For instance, some of these enzymes may have assisted in transporting necessary elements or molecules through the membrane (e.g., via endocytosis) to assist the replication of the nucleic acids or the production of new proteins. Others may have been responsible for isolating and excreting waste materials from the cell (e.g., via exocytosis). Others may have assisted in translating nucleic acids into proteins, packaging and folding the proteins so that they function correctly, or breaking down and recycling used or defective proteins. Mutations in the nucleotide sequence of nucleic acids would cause changes in these proteins that are produced, and these changes, if adaptive, would eventually lead to the evolution of new cell types.
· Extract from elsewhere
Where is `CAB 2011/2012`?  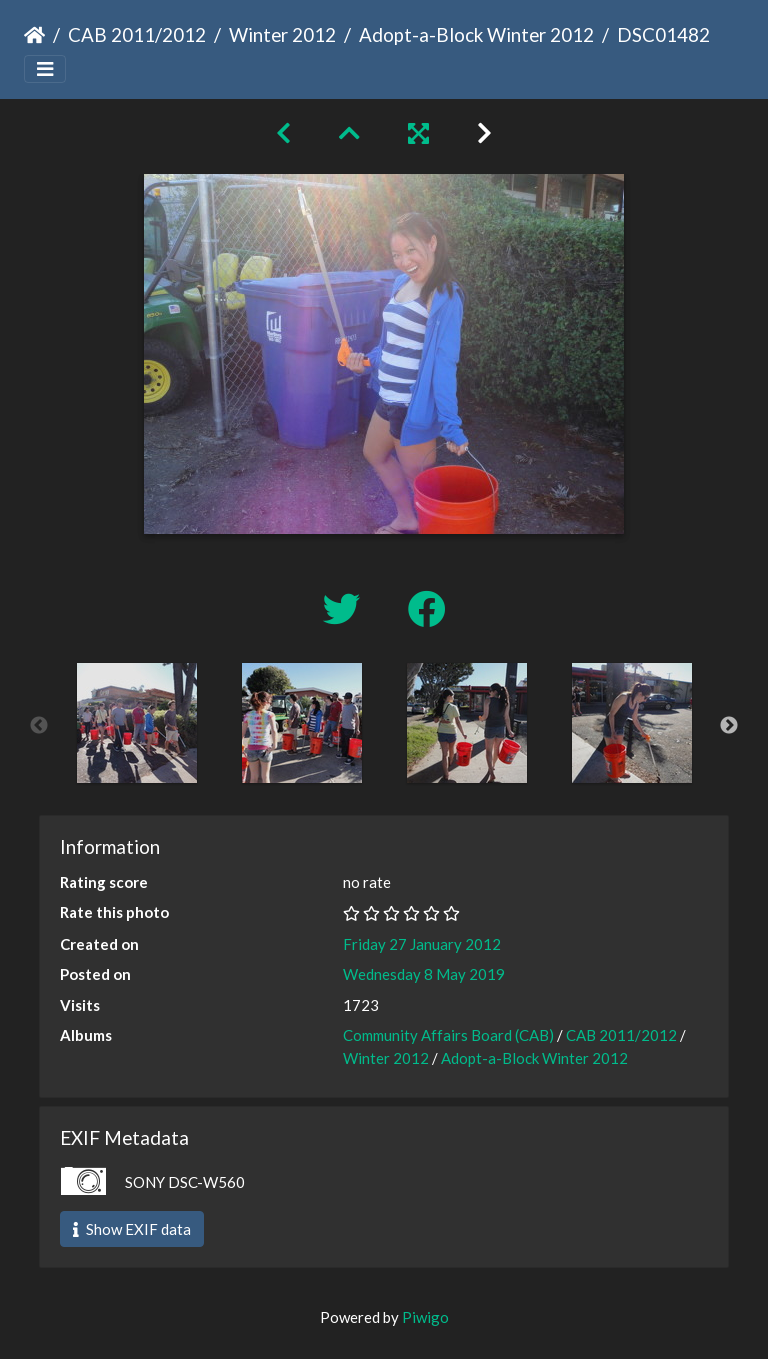 CAB 2011/2012 is located at coordinates (137, 34).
Finally, some prokaryotic cells were engulfed but not digested by other cells (probably amoeboid-like eukaryotes), were incorporated into the larger cells body, and then co-opted to carry out novel functions. For instance mitochondrion and chloroplasts are organelles that have their own double phospholipid membranes and separate genomes from their parent cells. Some scientists believe that mitochondria and chloroplasts were independent prokaryotic cells many millions of years ago, but at some point were incorporated into eukaryotes and used by their new host cells for oxidative phosphoryltation and photosynthesis, respectively. This is called the Theory of Endosymbiosis.